Alexis de Tocqueville’s Democracy in America was written after a visit to the United States in 1831. While there, he was fascinated by the growing diversity of American society. In 1832, the country was undergoing rapid transformation. Manifest destiny was physically expanding the country from sea to shining sea. Among the most significant changes were suffrage for most white males over twenty-one. Meanwhile, industrialization was taking place, transforming America from an agrarian society to a capitalist one and aggravating sectional tensions.

Ultimately, Tocqueville’s Democracy in America taught us about the value of democracy and pluralism. It induced a sense of responsibility and encouraged citizens to be more wary of ‘natural’ power. By fostering a sense of suspicion, democratic societies encourage a sense of distrust toward authority and power. The result is a Gestalt shift in perception. Ultimately, the new American democracy aims to spread this enthusiasm.

In the United States, the private sector has a colossal stake in democracy. As the rules for the private sector are determined by the democratic process, the attitude of the private sector has a significant impact on the health of the nation. The free market and democracy are interdependent and a breakdown in one threatens the other. In fact, the two systems are mutually dependent. If one goes down, the other suffers.

Although not a founding document of the United States, Democracy in America was highly influential at the time it was written and when Tocqueville died. In 1935, it celebrated its centenary, causing a renaissance of sorts that included several English translations of the book. Political leaders on both sides of the political spectrum have drawn upon its observations as an alternative to the existing order. This has contributed to its popularity as a manifesto for our time.
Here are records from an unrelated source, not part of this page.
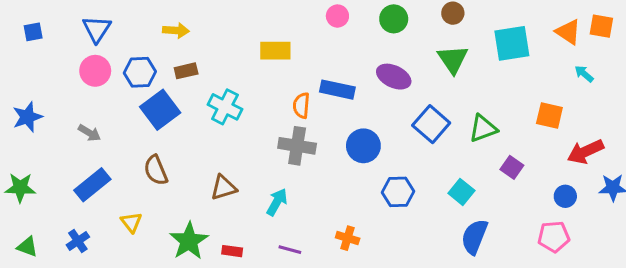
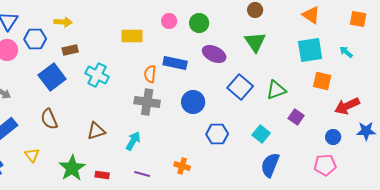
pink circle: (337, 16) -> (169, 21), moved
green circle: (394, 19) -> (199, 23), moved
orange triangle: (568, 32) -> (311, 15), moved
cyan square: (512, 43) -> (310, 50), moved
blue hexagon: (140, 72) -> (35, 39), moved

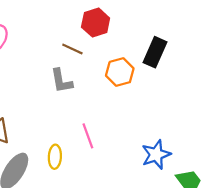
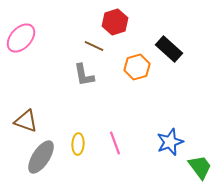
black rectangle: (155, 52) -> (169, 49), turned -72
pink line: (88, 136) -> (115, 143), moved

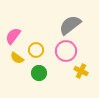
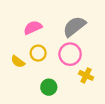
pink semicircle: (13, 36) -> (33, 28), moved, turned 30
green circle: (39, 73) -> (49, 87), moved

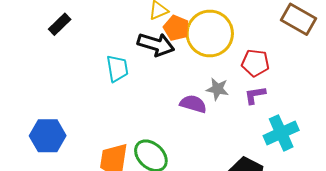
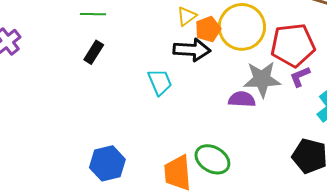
orange pentagon: (176, 28) -> (208, 29), turned -30
red pentagon: (255, 63) -> (293, 45), size x1.6
gray star: (217, 89) -> (262, 79), size x1.6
In addition to its political and social impact, Democracy in America has become an indispensable classic of American literature. It is a classic study of democracy and its risks. Tocqueville is one of the first historians to articulate the Tocqueville effect – the idea that the improvement of social conditions increases the frustration of a society. Tocqueville’s account of Jacksonian America evokes the intensity and energy of the people who made a democracy work.

Tocqueville linked democracy and federalism. He concluded that in a democracy, associations extend democracy beyond elected offices, allowing individuals to make decisions that affect a large group of people. Tocqueville argued that this is an essential aspect of democracy and explains why a society like ours is based on philanthropy. A nation without a free press would quickly return to the barbaric state it was before.